Wake up, USPS
Our latest shipping integration at work is near nirvana: you place a package on a scale, scan the barcode (the shipping program itself doesn’t even need to be focused!), choose the box type, and press enter. Then a label comes shooting out of the label printer, and maybe some customs forms documents, too.
Behind that magic <ENTER> press, though, a lot of magic is happening behind the scenes:
- I call our payment processing service to cleanse the address into a format suitable for mailing.
- I call the FedEx Web service to determine if the address is residential or commercial.
- If standard shipping, I call the USPS XML API, FedEx SOAP API, and UPS XML APIs simultaneously to find the cheapest rate and best transit time.
- I call the FedEx or UPS API directly to print a shipping label immediately OR invoke a Stamps.com COM object to pop up an extra dialog, which the user then presses enter to spit out the label interminably slowly.
It’s the last part that has been the bane of my existence. USPS does not offer any online mechanism to print postage-paid shipping labels in an automated fashion. You get to choose between Endicia and Stamps.com. While Endicia has an XML API that functions nearly identically to those offered by UPS and FedEx, it’s ridiculously expensive, and Stamps.com has no such API. Instead, I have to interact with a COM object that is popping up dialogs and forcing the warehouse worker to worry about buying postage when it runs low.
To add insult to injury, Stamps.com doesn’t understand EPL2 and instead sends its labels as gigantic GDI documents to the label printer, giving us print times of nearly 15 seconds for a 4″ x 6″ label when going over parallel. Compare to less than 2 seconds for a label sent as an EPL2 document. But Stamps.com is cheap.
And there are no alternatives.
Sure, FedEx has SmartPost and FIMS and UPS has Mail Innovations. These are services where we would put our non-postage paid parcels into a trash bag that FedEx or UPS would pick up, sort, route through their system to a post office near the parcel’s final destination, and affix postage there and let it enter the USPS system by mailing it for us at the “last mile post office.” But Mail Innovations is worthless (a statistically significant number of our packages shipped through Mail Innovations to Canada were tampered with), FIMS is mind-boggingly slow (up to 60 days to send a package to Finland, and FedEx reps seem to have no idea that it is actually taking that long for their service to actually work), and SmartPost is expensive unless you’re talking enterprise-level volumes, which I am not.
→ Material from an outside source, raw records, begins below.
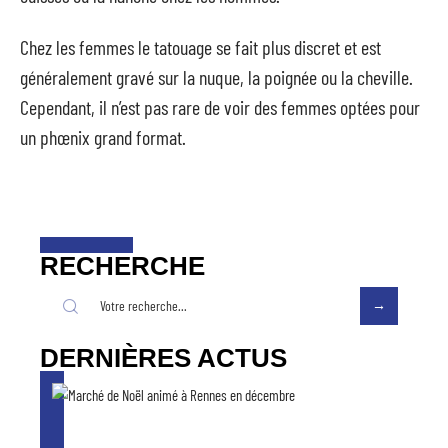
Chez les femmes le tatouage se fait plus discret et est
généralement gravé sur la nuque, la poignée ou la cheville.
Cependant, il n’est pas rare de voir des femmes optées pour
un phœnix grand format.
RECHERCHE
DERNIÈRES ACTUS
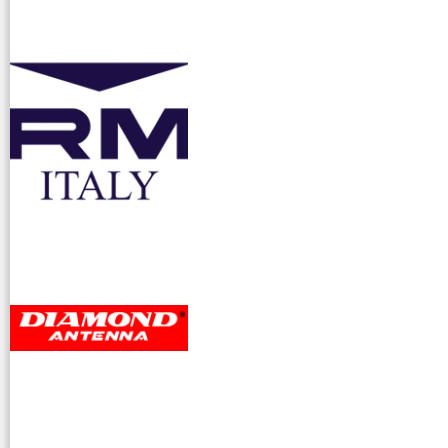
accessori ra
dioamatori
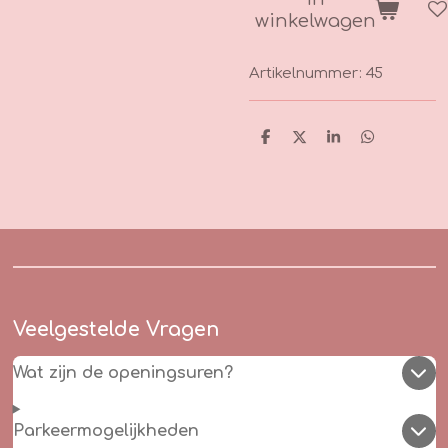
winkelwagen
Artikelnummer:
45
D
D
S
D
e
e
h
e
l
e
a
l
e
l
r
e
n
e
n
Veelgestelde Vragen
Wat zijn de openingsuren?
Parkeermogelijkheden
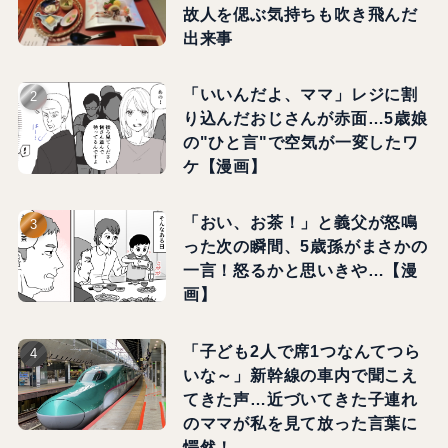
故人を偲ぶ気持ちも吹き飛んだ
出来事
「いいんだよ、ママ」レジに割
り込んだおじさんが赤面…5歳娘
の"ひと言"で空気が一変したワ
ケ【漫画】
「おい、お茶！」と義父が怒鳴
った次の瞬間、5歳孫がまさかの
一言！怒るかと思いきや…【漫
画】
「子ども2人で席1つなんてつら
いな～」新幹線の車内で聞こえ
てきた声…近づいてきた子連れ
のママが私を見て放った言葉に
愕然！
Plus, if a package disappears, there’s plenty of finger pointing, trust me.
And sure, there’s Click-N-Ship at the USPS’s Web site. But Click-N-Ship provides zero integration capabilities and as such is useless when you’re talking more than, say, 3 packages per day. It prints lots of instructions that you just end up throwing away, uses PDF for label output (so you can’t really automate printing unless you want to rig up a harebrained routing-through-Ghostscript scheme), and is really intended for home users.
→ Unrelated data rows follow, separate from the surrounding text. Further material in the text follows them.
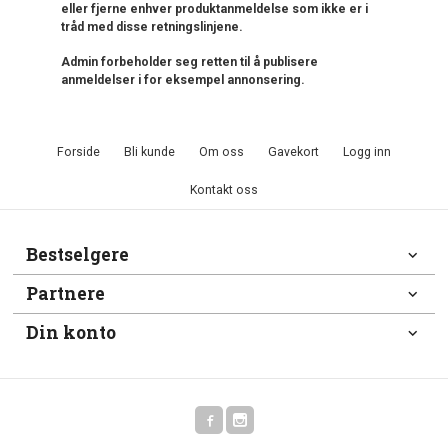
eller fjerne enhver produktanmeldelse som ikke er i
tråd med disse retningslinjene.
Admin forbeholder seg retten til å publisere
anmeldelser i for eksempel annonsering.
Forside
Bli kunde
Om oss
Gavekort
Logg inn
Kontakt oss
Bestselgere
Partnere
Din konto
There’s permit imprint, which would work if we were mailing 200 identically weighted parcel post packages, but that is never going to happen. Some widgets are bigger than others.
And sure, there’s that moronic new commercial where they show the USPS employees touting the simplicity of the new priority mail flat-rate boxes for businesses. You still have to stamp them–that’s half my problem. And using a flat rate box means that you’re throwing money away a good 50% of the time. We’re not stupid. It does not cost $9.85 to send a 12″ x 9″ x 6″ box from Virginia to North Carolina. And where’s my delivery confirmation barcode? I’ll have to affix that too and record the number–how is this saving me any time? I want to throw my remote at the TV every time this commercial comes on.
So, I don’t understand why the post office doesn’t offer a postage Web service like UPS’s or FedEx’s XML shipping services, unless it’s just too much competition with their own licensees. The Visa business model does not make sense for everyone.
I don’t understand why the post office doesn’t sell laser printer versions of its CN-22 and CP-72 customs forms. We had to have our own specially made, and use the USPS’s API to generate the actual form. (More on this later.)
I don’t understand why the USPS has an address verification API available through their Web tools but doesn’t let anybody use it. (By anybody, I mean that only non-profits can use it. Not even local governments can use it.) Shouldn’t it be an obvious service to help customers verify that they’re shipping to a valid address? Well, perhaps I do understand, because there’s lots of money to be made selling CASS certification to vendors who then can charge ridiculously high fees for what is, at its core, just a giant database table that gets updated once a month. By giant, I mean it fits on a CD-ROM. CASS is beyond stupid.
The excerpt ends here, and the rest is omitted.